====== Records for the exercise

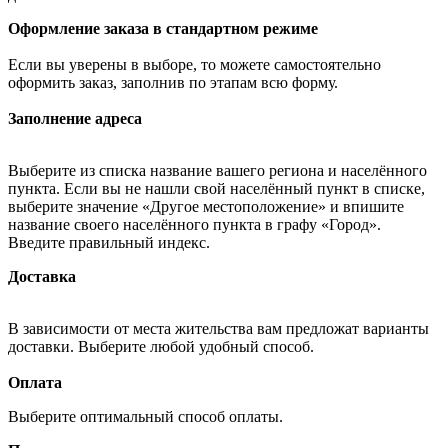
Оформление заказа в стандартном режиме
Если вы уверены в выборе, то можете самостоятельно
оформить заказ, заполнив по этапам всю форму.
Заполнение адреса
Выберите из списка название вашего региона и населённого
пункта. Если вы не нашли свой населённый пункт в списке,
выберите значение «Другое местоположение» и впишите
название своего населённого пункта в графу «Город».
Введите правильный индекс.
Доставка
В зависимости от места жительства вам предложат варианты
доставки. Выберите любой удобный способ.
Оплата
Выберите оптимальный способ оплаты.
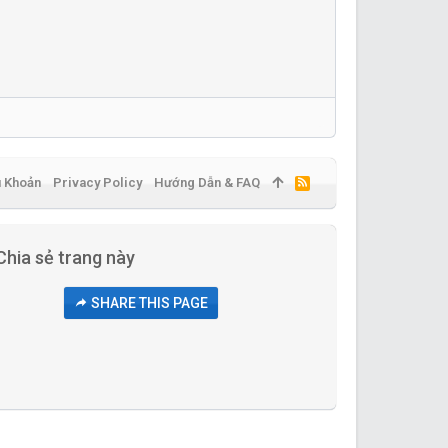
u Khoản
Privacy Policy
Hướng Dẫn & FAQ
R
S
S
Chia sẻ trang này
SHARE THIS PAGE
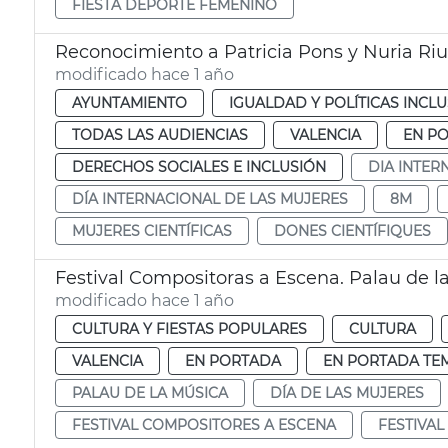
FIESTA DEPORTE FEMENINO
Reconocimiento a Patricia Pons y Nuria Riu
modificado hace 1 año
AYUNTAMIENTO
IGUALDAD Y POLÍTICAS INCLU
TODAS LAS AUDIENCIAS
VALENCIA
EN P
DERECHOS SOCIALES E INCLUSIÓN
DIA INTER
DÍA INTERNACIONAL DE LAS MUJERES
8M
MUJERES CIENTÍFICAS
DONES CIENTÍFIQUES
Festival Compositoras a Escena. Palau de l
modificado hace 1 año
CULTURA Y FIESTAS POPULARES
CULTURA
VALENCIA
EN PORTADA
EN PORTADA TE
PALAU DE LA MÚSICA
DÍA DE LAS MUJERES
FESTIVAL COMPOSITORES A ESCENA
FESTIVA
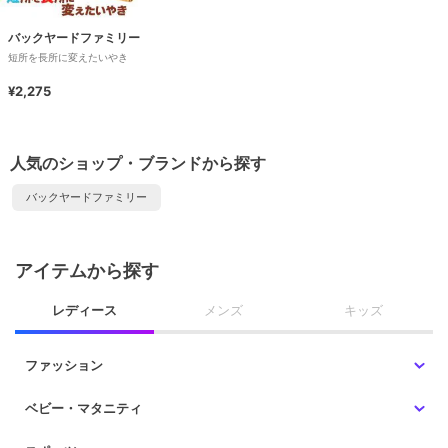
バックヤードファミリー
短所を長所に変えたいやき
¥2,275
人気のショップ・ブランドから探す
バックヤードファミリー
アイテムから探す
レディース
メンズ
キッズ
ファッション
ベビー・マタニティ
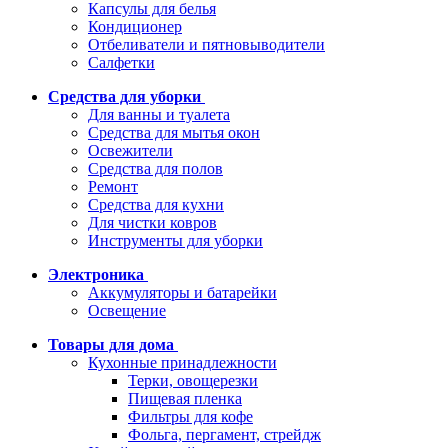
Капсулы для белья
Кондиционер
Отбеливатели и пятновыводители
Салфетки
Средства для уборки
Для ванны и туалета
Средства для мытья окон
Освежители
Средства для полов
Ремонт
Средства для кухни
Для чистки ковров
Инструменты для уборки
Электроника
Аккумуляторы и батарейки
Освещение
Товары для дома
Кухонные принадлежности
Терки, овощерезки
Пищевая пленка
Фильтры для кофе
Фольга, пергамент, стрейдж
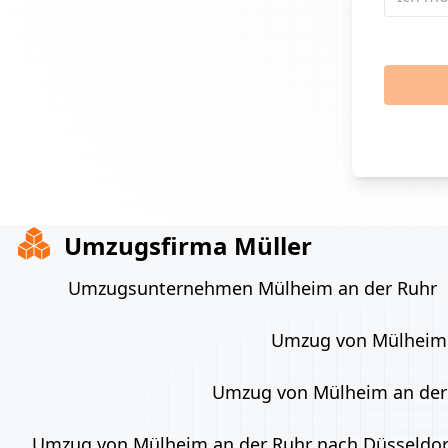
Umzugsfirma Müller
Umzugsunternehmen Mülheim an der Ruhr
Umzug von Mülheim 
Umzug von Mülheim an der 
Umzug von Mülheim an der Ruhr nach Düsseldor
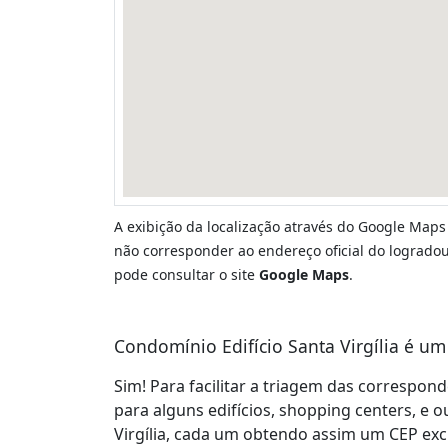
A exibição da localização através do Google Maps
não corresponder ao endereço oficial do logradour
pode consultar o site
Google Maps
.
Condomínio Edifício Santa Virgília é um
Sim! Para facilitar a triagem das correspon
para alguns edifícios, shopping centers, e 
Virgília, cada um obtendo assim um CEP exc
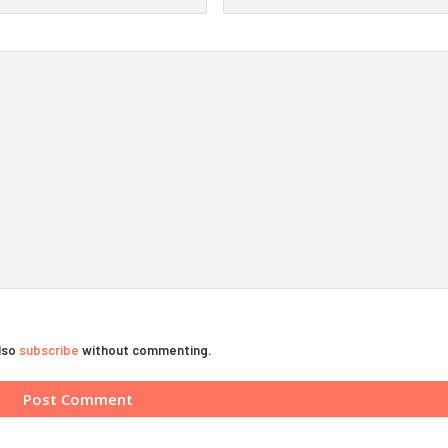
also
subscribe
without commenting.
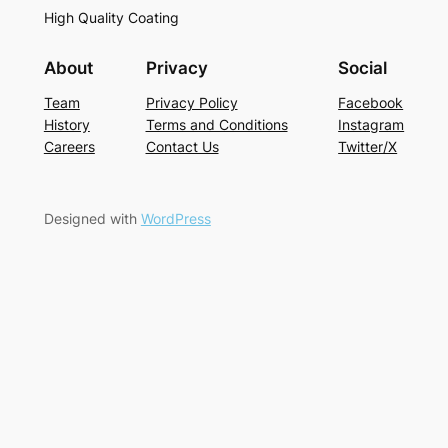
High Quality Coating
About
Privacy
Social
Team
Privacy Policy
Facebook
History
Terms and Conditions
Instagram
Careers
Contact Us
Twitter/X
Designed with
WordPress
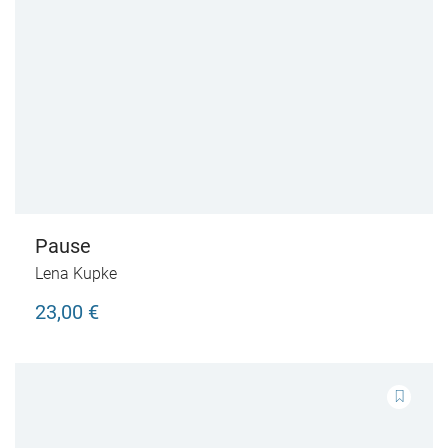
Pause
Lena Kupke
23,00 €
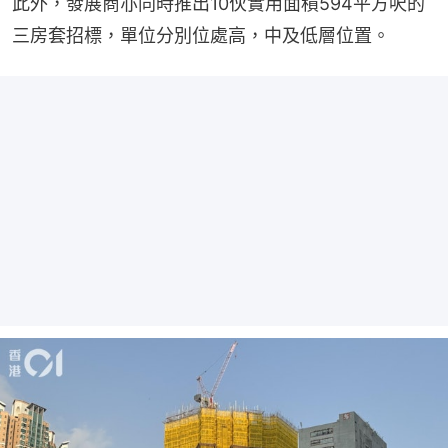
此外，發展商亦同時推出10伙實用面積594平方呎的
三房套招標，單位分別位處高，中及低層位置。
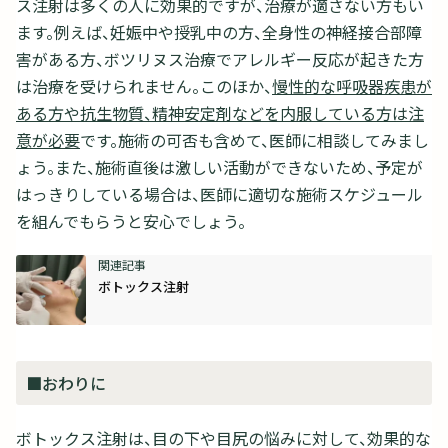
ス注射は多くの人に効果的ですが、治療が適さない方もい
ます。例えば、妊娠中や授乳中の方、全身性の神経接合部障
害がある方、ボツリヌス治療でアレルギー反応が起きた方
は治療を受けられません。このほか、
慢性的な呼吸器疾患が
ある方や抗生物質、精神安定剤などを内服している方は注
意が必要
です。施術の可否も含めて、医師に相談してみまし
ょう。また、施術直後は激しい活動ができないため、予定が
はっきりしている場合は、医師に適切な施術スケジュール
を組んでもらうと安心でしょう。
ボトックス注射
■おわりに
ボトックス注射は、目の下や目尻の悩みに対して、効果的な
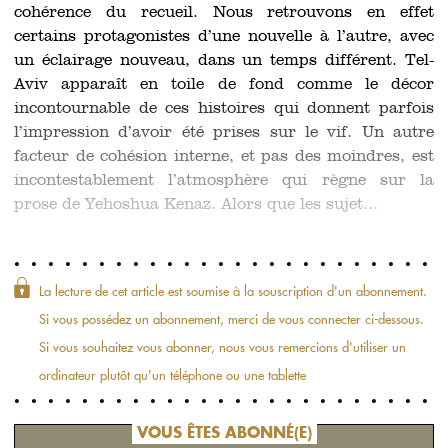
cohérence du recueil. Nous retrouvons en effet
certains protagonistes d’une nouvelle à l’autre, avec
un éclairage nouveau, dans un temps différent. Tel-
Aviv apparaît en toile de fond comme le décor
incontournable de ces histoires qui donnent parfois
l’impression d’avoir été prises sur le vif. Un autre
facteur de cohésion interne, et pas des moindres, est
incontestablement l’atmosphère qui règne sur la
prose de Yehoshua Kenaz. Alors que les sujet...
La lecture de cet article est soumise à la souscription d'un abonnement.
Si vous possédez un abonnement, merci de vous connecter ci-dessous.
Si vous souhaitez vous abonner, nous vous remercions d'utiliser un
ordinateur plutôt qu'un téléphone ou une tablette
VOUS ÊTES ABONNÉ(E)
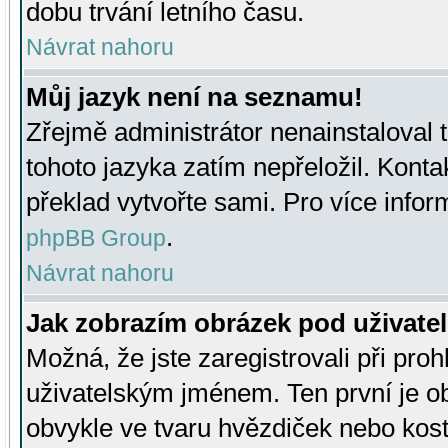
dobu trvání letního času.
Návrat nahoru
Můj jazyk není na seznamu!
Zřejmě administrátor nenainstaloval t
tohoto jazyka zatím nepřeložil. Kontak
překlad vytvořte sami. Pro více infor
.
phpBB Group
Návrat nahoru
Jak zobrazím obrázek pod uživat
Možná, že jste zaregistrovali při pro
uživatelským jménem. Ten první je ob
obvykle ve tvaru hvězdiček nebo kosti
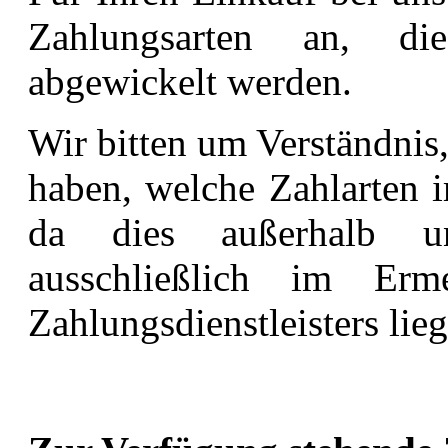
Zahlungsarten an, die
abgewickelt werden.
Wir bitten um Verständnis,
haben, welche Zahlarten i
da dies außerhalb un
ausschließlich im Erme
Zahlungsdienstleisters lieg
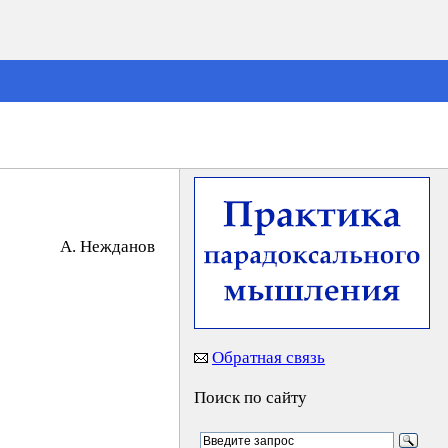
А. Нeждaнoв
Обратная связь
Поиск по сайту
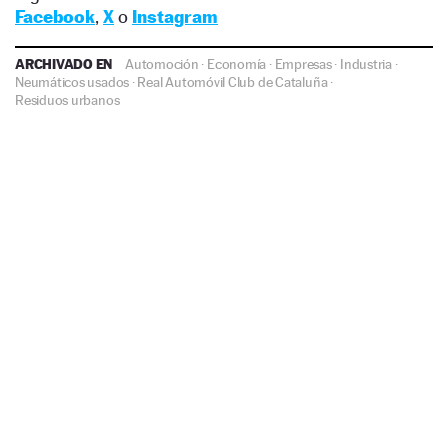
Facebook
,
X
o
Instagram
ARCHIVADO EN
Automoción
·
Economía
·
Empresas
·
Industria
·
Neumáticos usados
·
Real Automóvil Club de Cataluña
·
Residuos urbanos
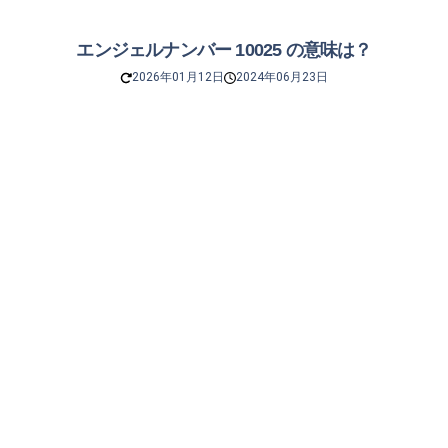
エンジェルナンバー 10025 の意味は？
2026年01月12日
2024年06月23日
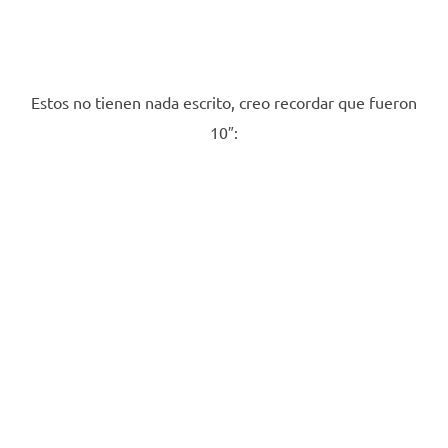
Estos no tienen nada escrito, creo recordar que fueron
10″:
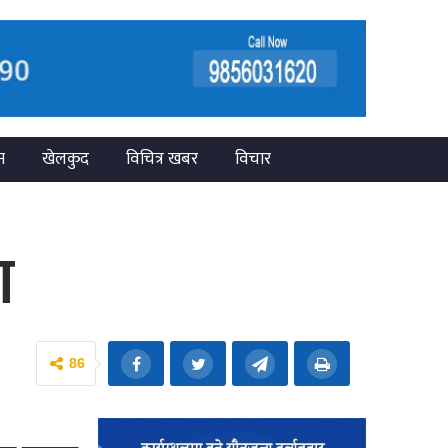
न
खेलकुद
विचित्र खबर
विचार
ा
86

============

■ Exercise objective ■
Your copy should hold only the lines from the line with "da dies außerhalb un" through the end of the data above, both ends included, transcribed exactly and without pictures.

■ Answer to the exercise ■
da dies außerhalb un
ausschließlich im Erme
Zahlungsdienstleisters lieg
А. Нeждaнoв
Обратная связь
Поиск по сайту
Facebook
,
X
o
Instagram
ARCHIVADO EN
Automoción
·
Economía
·
Empresas
·
Industria
·
Neumáticos usados
·
Real Automóvil Club de Cataluña
·
Residuos urbanos
エンジェルナンバー 10025 の意味は？
2026年01月12日
2024年06月23日
Estos no tienen nada escrito, creo recordar que fueron
10″:
न
खेलकुद
विचित्र खबर
विचार
ा
86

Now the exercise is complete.